In the US, only nine per cent of directors are women, according to a San Diego university study last year. Another study released this month by the European Women’s Audiovisual Network found that only one film in five in Europe was made by a female director.
Foster said the turbulent economy and changing technologies make studio bosses more risk-averse than ever.
“I think studio executives are scared, period, [and] for some reason women are lumped into that category of ‘too great a risk to take’.”
However Foster, who won Oscars for her roles in “Silence of the Lambs” and “The Accused”, admits that having grown up in the industry it was easier for her to become part of the boy’s club than for other women struggling to make it.
The 53-year-old was taking part in the “Women in Motion” conference at Cannes. The series will also feature Susan Sarandon and Geena Davis. 
Foster has directed several feature films, as well as episodes for such television series as “Orange is the New Black” and “House of Cards”. Her latest feature “Money Monster”, starring George Clooney and Julia Roberts, premiered at Cannes last Thursday.
She said she did not think there was “some big plot” by men trying to put women down in the film business, but it was more about being stuck in traditional models.
She described the difficulty in placing trust in a first-time director, and placing the vision of a multi-million-dollar film in their hands.
“Everyone, before they shake hands to bring a director on kind of quakes in their boots because they don’t know what is in front of them,” she said. “I was once in a movie where a director – who was a really smart guy – spent the entire movie in his bathroom calling his wife.”
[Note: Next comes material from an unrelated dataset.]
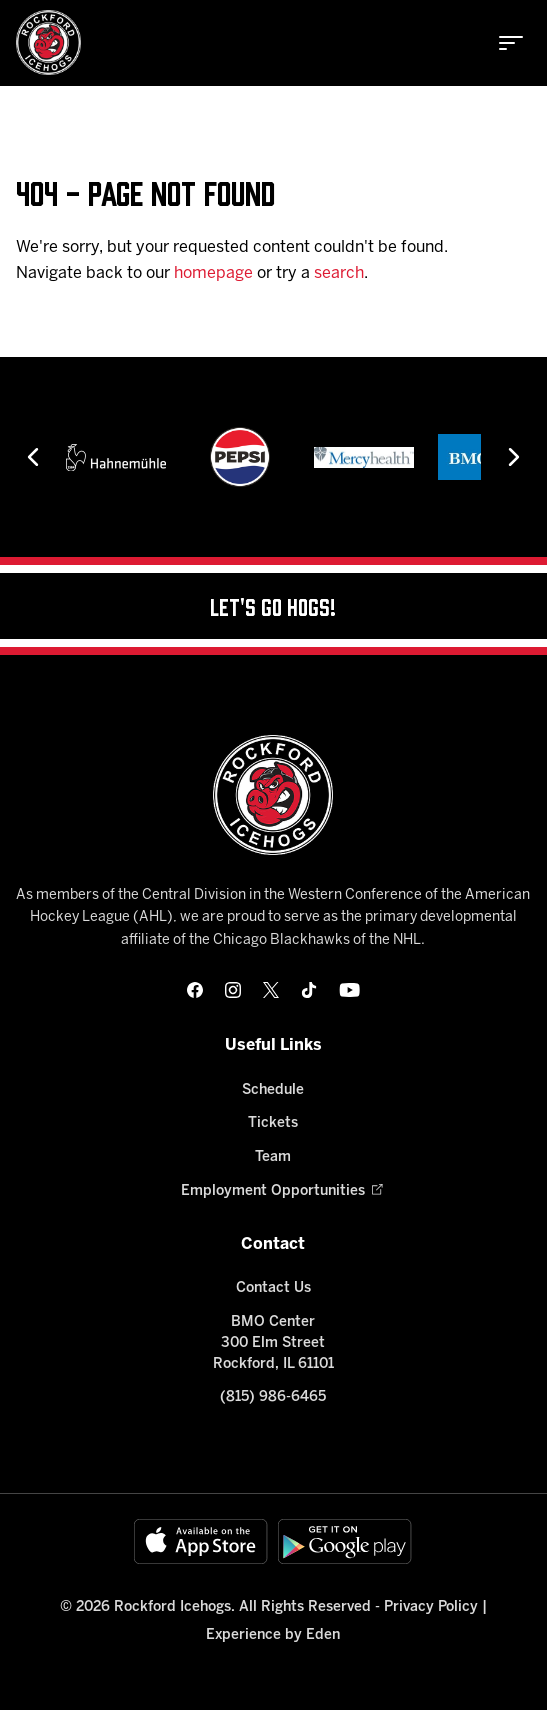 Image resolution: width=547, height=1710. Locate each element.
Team (273, 1157)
“You’re looking for the best bet and it is hard to look at a face that is 100 per cent different to yours and that you carry traditional perceptions about and you worry you are going to make a bad choice.”
She said there were many scripts out there written for diverse women, they were just not getting financed.
Foster was asked about the perception that audiences don’t want to see movies about women.
“I dont know who those people are. I want to look at human lives. I don’t know anyone who would be disinterested in half of the human race.”
Foster said that as a female director, she was able to see herself in all of her characters, even the men, something that was harder for male directors to do.
“One of my biggest pet peeves as an actor, whenever a male writer was searching for motivation for a women they would always just go to rape. It was ridiculous.
“They were uninterested in any kind of complex merging with the female character.”